Technique. Intubation may be carried out without anesthesia in patients who are
already deeply unconscious, otherwise, a short intravenous anesthetic relaxant
is used. The operator must be able to ventilate the patient with a mask, which
should be available. The operator must have sufficient practical experience in
intubation.
Intubation technique. (1) The position of the patient must be such that the head
and neck are mobile and accessible. (2) The blade is introduced and the glottis
exposed. (3) The tube is introduced into the trachea through the glottis under
direct vision. (4) The tube is secured. Correct positioning of the tube is
assessed by the air flow. The tube is connected to a respirator and fixed with
adhesive plaster.
An indwelling tube to provide assisted respiration, e.g., in the intensive care
unit or after cervical injuries, etc., should not be retained for longer than 24
to 48 h and certainly for no more than 72 h. Otherwise, there is a danger of
scar tissue stenosis of the trachea. If assisted respiration is needed for
longer periods, the tube should be replaced by a tracheotomy. Infants are an
exception because experience has shown that a soft transnasal tube carries less
risk than a tracheotomy.
Increasing respiratory obstruction due to tracheal stenosis may not manifest
itself for several months.
Laryngotomy
This is an emergency procedure. It must be revised as rapidly as possible by a
regular tracheostomy because of the danger of laryngeal stenosis.

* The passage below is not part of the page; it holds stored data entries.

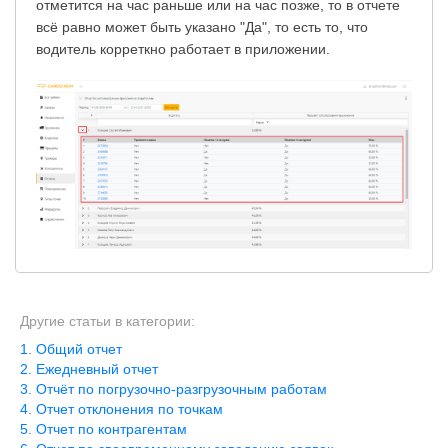
отметится на час раньше или на час позже, то в отчете
всё равно может быть указано "Да", то есть то, что
водитель корреткно работает в приложении.
Другие статьи в категории:
Общий отчет
Ежедневный отчет
Отчёт по погрузочно-разгрузочным работам
Отчет отклонения по точкам
Отчет по контрагентам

Principle of the operation. A skin incision is made just superior to the
prominent arch of the cricoid cartilage with the head extended. At this point
the cricothyroid ligament lies superficially under the skin, and there are no
large vessels at this site. The membrane is exposed and a horizontal incision is
made in it. The incision is held open with a tube or a spreading instrument.
Part 9
TUMOURS AND INFECTIOUS GRANULOMAS
OF THE UPPER RESPIRATORY TRACTS AND EAR
TUMOURS OF THE NOSE
Rhinophyma
This condition occurs almost exclusively in males past middle age in whom it may
cause considerable deformity, and thus distress, on account of the
disfigurement. It is due to hypertrophy of the sebaceous glands of the tip of
the nose, and produces a marked swelling of the nasal apex which becomes bulbous
in appearance. The skin is coarse and pitted, and has an oily appearance due to
the excessive secretion of the sebaceous material, and it is red or blue in
color due to vascular engorgement. Treatment consists in shaving off the excess
tissue to trim the nose to suitable size. Sufficient epithelial elements should
remain, so that skin grafting is not required.
Malignant tumours of the nose
Malignant tumours developing primarily in the sinuses usually originate in the
maxillary and ethmoidal sinuses, while primary nasal tumours arise more
frequently from the septum than from the lateral wall.
Pathology. The most common tumour is the squamous-cell carcinoma, which accounts
for 80% of the cases. Adenocarcinoma, adenoid cystic carcinoma and transitional
carcinoma, various types of sarcoma, fibrosarcoma, myxosarcoma, lymphosarcoma
and melanomas may also be found. The sarcomas tend to occur in younger people
and they act in a very malignant fashion.
Site of origin. Malignant tumours arise in the maxillary sinus, the ethmoidal
sinus, the frontal sinus and the sphenoidal sinus in that order of frequency,
the latter two being very rare. The site of origin within the sinus is often
difficult to determine as these tumours do not give rise to symptoms until they
have broken out of the bony sinus of origin. The majority arise at the junction
of the maxillary and ethmoidal sinuses. An exception to this is the
adenocarcinoma which is found in the ethmoidal cells of woodworkers in whom the
disease may be discovered early because, in certain areas, these workers are
screened at regular intervals for this tumour.
Symptoms. The presenting symptom depends upon the direction of spread of the
tumour. Inferior spread will give rise to symptoms in the palate-swelling or
erosion, loosening of teeth or, if the patient is edentulous, widening of the
alveolar ridge giving rise to ill-fitting dentures. Lateral spread will give
rise to swelling and redness of the cheek with obliteration of the buccal
sulcus. If the tumour spreads upwards and laterally it will give rise to eye
symptoms, epiphora from blockage of the nasolacrimal duct, diplopia due to
fixation of the inferior oblique or the inferior rectus muscle, and proptosis
with lateral displacement of the globe. Tumours spreading medially give rise to
nasal obstruction with an offensive purulent serosanguineous discharge from the
nose. Posterior spread towards the pterygoid plates causes spasm of the
masticatory muscles with trismus, and spread to the base of the skull causes
intense headaches. In later disease pain is a prominent feature. Spread to lymph
nodes occurs late.
Clinical features. Anterior rhinoscopy shows invasion of the nasal cavity by a
friable granular tumour mass which bleeds readily.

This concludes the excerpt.